To assess the prevalence of several parasitic infections in Kiribati, dried blood spots collected during trachoma prevalence surveys in the two major population centers in 2015, 2016, and 2019 were tested using multiplex bead-based serologic assays to detect IgG antibodies against four pathogens of public health interest: Toxoplasma gondii (T. gondii), Taenia solium (T. solium), Strongyloides stercoralis (S. stercoralis), and Toxocara canis (T. canis). In Kiritimati Island, the seroprevalences of T. solium recombinant antigen for detection of cysticercosis antibodies (T24H) and recombinant antigen for detection of taeniasis antibodies (ES33) were ≤4% in both surveys, whereas in Tarawa, the T24H seroprevalence was 2% (2016) and 7% (2019) and the ES33 seroprevalence was ≤3% in both surveys. At both sites, the seropositivity of S. stercoralis recombinant antigen for detection of Strongyloides was 0–4%, and for T. canis, the C-type lectin-1 antigen was 0–1% in all surveys. For T. gondii, the surface antigen glycoprotein 2A antigen seroprevalences on Kiritimati Island were 41% (2015) and 36% (2019), and in Tarawa, they were 36% (2016) and 22% (2019), suggesting that T. gondii infections are common in Kiribati, whereas the other pathogens are not.

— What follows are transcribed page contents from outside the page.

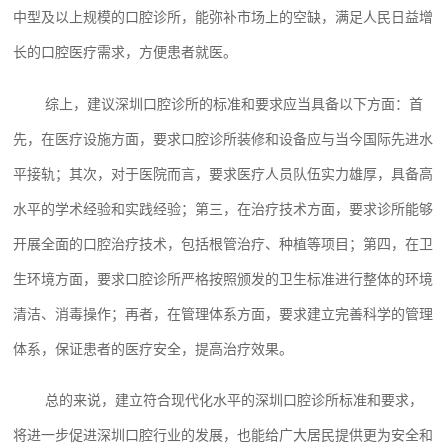
中型及以上规模的口腔诊所，能弥补市场上的空缺，满足人民日益增
长的口腔医疗需求，方便患者就医。
综上，建议深圳口腔诊所的标准和要求应当具备以下方面：首
先，在医疗设施方面，要求口腔诊所装修和设备应与当今国际先进水
平接轨；其次，对于医院而言，要求医疗人员队伍实力雄厚，具备高
水平的学术经验和实践经验；第三，在治疗技术方面，要求诊所能够
开展全面的口腔治疗技术，包括根管治疗、种植等项目；第四，在卫
生环境方面，要求口腔诊所严格按照颁发的卫生标准进行整体的环境
清洁、消毒操作；再者，在管理体系方面，要求建立完善科学的管理
体系，保证患者的医疗安全，提高治疗效果。
总的来说，建立符合现代化水平的深圳口腔诊所标准和要求，
将进一步促进深圳口腔行业的发展，也能给广大居民提供更为安全和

Multiplex bead-based serologic assays (MBAs) can assess for antibodies to multiple pathogens in a single specimen. Testing specimens collected during single-disease surveys using MBAs can cost-effectively generate seroprevalence estimates for neglected diseases that might otherwise not be assessed, for example, because of a lack of data on the burden of infection or a lack of resources. In this study, we took advantage of dried blood spot (DBS) specimens collected during routine trachoma prevalence surveys in the remote island nation of Kiribati to assess for antibodies against antigens derived from Strongyloides stercoralis (S. stercoralis), Toxocara canis (T. canis), Taenia solium (T. solium), and Toxoplasma gondii (T. gondii) using MBA. Few data on the presence of these pathogens in Kiribati existed before our evaluation; therefore, public health officials were interested in obtaining prevalence estimates.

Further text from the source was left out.